How we operate our information security across the business, aligned to ISO 27001:2013 and the quality of the processes we follow, aligned to ISO 9001:2015 underpins the workforce management services that we provide to more than 200 public and private sector clients across the UK.
The types of information we come into contact with is varied as it very much depends on the client, but the relationships we have are all built upon trust that the information they provide in order for us to help them manage workforces efficiently is used securely and efficiently to achieve their objectives.
That is why these two ISO certifications for information security and quality are so important – as they provide reassurances to clients that they are using a trusted and reputable provider.
Crown’s recent audit success was especially pleasing, as it was again achieved with “no open findings”, which means that our external auditors LRQA – who are UKAS (United Kingdom Accreditation Service) approved ISO auditors – found no areas that needed addressing.

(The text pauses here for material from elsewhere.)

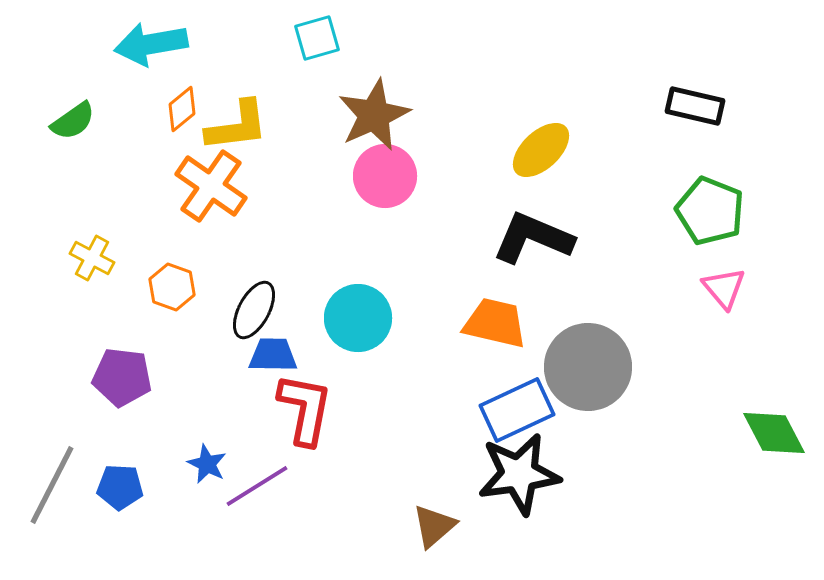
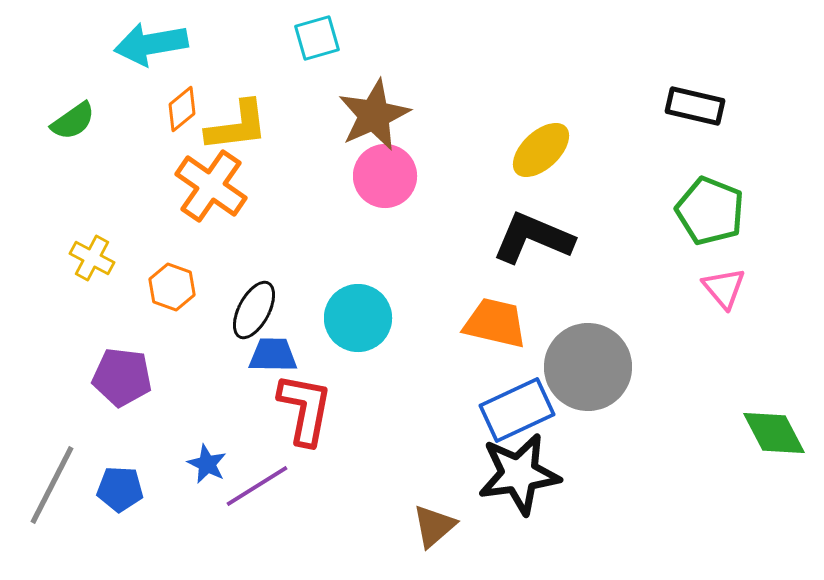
blue pentagon: moved 2 px down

Crown Workforce Management has led the way on ISO standards for nearly three decades, and has been a key driver for the company’s growth, but the secret to this success has been our staff’s commitment to maintaining high standards when it comes to handling sensitive data.
The engagement with ISO is company-wide, regardless of the department, and to reflect this there is an auditor that sits within each of our departments, to ensure that the same principles relating to information security and quality management are applied on a daily basis.

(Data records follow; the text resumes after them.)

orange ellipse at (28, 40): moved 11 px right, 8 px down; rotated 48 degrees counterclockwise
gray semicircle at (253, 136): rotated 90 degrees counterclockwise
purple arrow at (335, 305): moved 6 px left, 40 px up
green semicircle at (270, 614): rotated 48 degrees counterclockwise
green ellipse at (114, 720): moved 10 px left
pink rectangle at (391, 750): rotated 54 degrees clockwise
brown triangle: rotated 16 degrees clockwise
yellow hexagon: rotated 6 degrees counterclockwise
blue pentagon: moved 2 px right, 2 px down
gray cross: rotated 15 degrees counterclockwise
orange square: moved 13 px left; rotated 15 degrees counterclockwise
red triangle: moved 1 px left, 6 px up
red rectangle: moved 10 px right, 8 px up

There is also another layer above this in the form of Crown’s own Information Security Board, which comprises of key senior leadership team members from different areas of the business to continually monitor the business’s security performance.
As we look to the future, we have already adapted to the shift in client demand for cloud-based services, and our software has adapted accordingly to maintain stringent levels of security which our latest audit results have taken into account.

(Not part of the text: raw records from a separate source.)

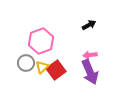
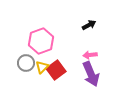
purple arrow: moved 1 px right, 2 px down
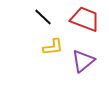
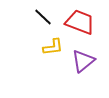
red trapezoid: moved 5 px left, 3 px down
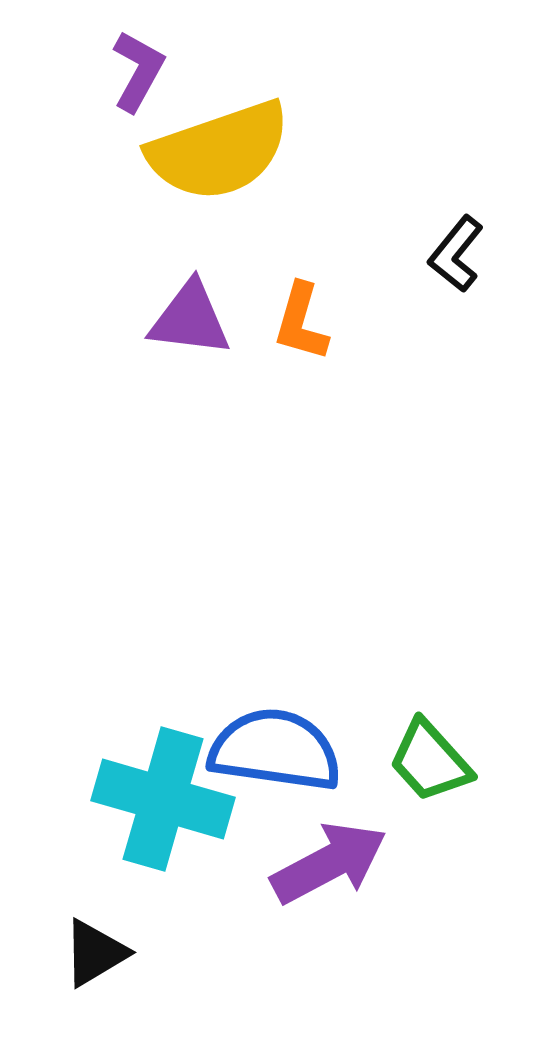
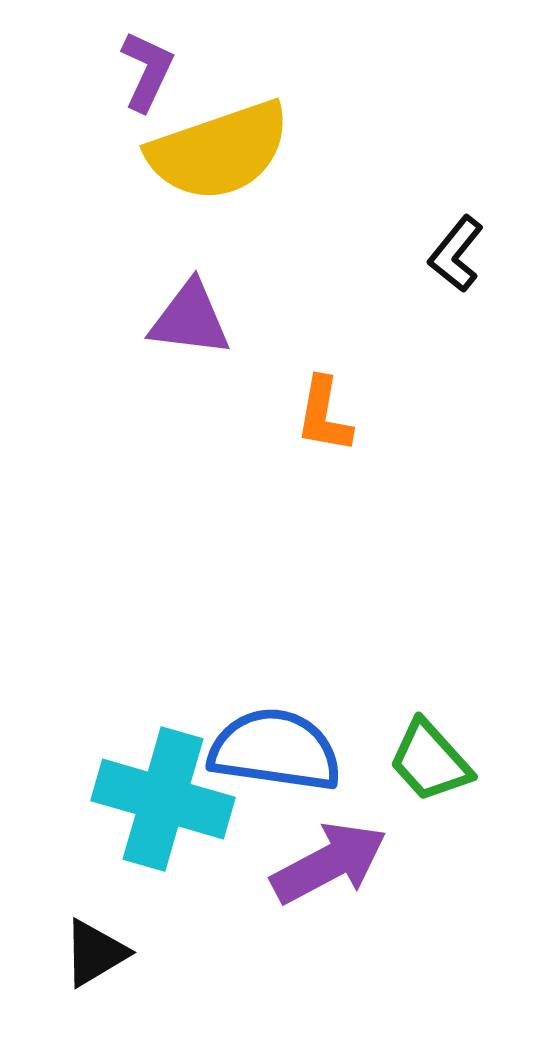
purple L-shape: moved 9 px right; rotated 4 degrees counterclockwise
orange L-shape: moved 23 px right, 93 px down; rotated 6 degrees counterclockwise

There is a common misconception that a migration across to “the cloud” presents a greater risk to data security because it may be subject to hacking, however, it is safer and more reliable than the traditional route of storing data in a physical building where it is more likely to be stolen, damaged, or lost. As a business we have regular CREST-approved penetration testing performed on our infrastructure, to mitigate against sophisticated hacking and potential security vulnerabilities. Our operations are also Cyber Essentials approved, recognising that our systems are able to withstand common cyber-attacks.